I have images stored in a '/train' folder and labels are in train.csv file. I am loading the data like this:

training_percentage = 0.8
training_item_count = int(len(train) * training_percentage)
validation_item_count = len(train)-int(len(train) * training_percentage)
training_df = train[:training_item_count]
validation_df = train[training_item_count:]

batch_size = 64
image_height = 350
image_width = 300
input_shape = (image_height, image_width, 3)
dropout_rate = 0.4
classes_to_predict = sorted(training_df.label.unique())

training_data = tf.data.Dataset.from_tensor_slices((training_df.file_name.values, training_df.label.values))
validation_data = tf.data.Dataset.from_tensor_slices((validation_df.file_name.values, validation_df.label.values))

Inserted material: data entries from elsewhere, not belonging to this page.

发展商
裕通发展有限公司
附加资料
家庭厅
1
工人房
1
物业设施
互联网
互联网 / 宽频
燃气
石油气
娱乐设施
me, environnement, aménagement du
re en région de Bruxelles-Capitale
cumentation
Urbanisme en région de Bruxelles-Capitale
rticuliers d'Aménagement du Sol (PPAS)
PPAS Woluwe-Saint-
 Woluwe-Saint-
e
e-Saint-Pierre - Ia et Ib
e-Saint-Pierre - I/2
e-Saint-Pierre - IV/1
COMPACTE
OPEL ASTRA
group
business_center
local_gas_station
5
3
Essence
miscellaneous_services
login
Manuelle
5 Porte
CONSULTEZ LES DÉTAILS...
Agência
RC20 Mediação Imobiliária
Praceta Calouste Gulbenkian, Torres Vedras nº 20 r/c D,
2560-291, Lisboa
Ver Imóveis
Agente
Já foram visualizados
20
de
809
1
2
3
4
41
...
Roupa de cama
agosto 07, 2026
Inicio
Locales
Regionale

def load_image_and_label_from_path(image_path, label):
    img = tf.io.read_file(image_path)
    img = tf.io.decode_jpeg(img)
    img = tf.image.convert_image_dtype(img, tf.float32)
    
    return img, label

AUTOTUNE = tf.data.experimental.AUTOTUNE

training_data = training_data.map(load_image_and_label_from_path, num_parallel_calls = AUTOTUNE)
validation_data = validation_data.map(load_image_and_label_from_path, num_parallel_calls = AUTOTUNE)

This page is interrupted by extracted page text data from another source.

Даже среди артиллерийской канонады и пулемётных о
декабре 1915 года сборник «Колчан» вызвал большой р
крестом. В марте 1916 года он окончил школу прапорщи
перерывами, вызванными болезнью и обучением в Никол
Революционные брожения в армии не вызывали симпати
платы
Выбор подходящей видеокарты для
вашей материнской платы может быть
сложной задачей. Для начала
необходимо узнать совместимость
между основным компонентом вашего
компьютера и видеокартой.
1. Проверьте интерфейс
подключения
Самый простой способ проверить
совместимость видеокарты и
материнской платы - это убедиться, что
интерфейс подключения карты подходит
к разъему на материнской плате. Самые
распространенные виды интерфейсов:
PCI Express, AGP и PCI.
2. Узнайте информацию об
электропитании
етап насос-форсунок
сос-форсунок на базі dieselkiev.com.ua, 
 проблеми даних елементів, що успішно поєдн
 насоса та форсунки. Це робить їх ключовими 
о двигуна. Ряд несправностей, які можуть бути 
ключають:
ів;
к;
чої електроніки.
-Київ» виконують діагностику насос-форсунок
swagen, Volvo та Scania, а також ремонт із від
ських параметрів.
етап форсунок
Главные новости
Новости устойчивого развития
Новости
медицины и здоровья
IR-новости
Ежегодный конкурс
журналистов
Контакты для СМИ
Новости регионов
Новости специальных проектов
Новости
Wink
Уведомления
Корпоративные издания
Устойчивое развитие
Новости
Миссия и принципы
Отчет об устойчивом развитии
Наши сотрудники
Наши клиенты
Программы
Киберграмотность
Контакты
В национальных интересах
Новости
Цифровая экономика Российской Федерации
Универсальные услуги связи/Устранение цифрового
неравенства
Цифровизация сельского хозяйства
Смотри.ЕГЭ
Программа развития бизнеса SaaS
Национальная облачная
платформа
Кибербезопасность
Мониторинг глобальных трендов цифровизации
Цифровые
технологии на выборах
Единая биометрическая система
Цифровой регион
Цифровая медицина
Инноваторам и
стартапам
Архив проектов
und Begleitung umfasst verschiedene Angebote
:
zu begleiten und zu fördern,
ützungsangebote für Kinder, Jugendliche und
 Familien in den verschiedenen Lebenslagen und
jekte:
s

training_data_batches = training_data.shuffle(buffer_size = 500).batch(batch_size).prefetch(buffer_size = AUTOTUNE)
validation_data_batches = validation_data.shuffle(buffer_size = 500).batch(batch_size).prefetch(buffer_size = AUTOTUNE)

I think batch size of 64 is good, there should not be any error. Because image size is not that big (350, 300). Why am I getting this error?:

ResourceExhaustedError:  OOM when allocating tensor with shape[64,192,88,75] and type float on /job:localhost/replica:0/task:0/device:GPU:0 by allocator GPU_0_bfc
     [[node model_4/efficientnetb4/block3a_expand_activation/Sigmoid (defined at tmp/ipykernel_34/3030206641.py:4) ]]
Hint: If you want to see a list of allocated tensors when OOM happens, add report_tensor_allocations_upon_oom to RunOptions for current allocation info. This isn't available when running in Eager mode.
 [Op:__inference_train_function_620332]

Function call stack:
train_function

This is how I am training my model - Click Here

CodePudding user response：

Your HW does not have enough memory to allocate your data. Among others, you have the following options:

decrease the batch size
distribute your training among several workers
use a different training HW. e.g. different GPU or change to TPU
Use different model architecture

CodePudding user response：

with a 350 X 300 X 3 image you have 315,000 pixels that are float values that will consume a lot of memory per image. Plus you will have pretty high training times. So if you can reduce the image size to something like 250 X 215. Next reduce your batch size to say 20. A lot depends on the model you are sing as well. So try the values I suggested. If it runs then you can incrementally increase the image size.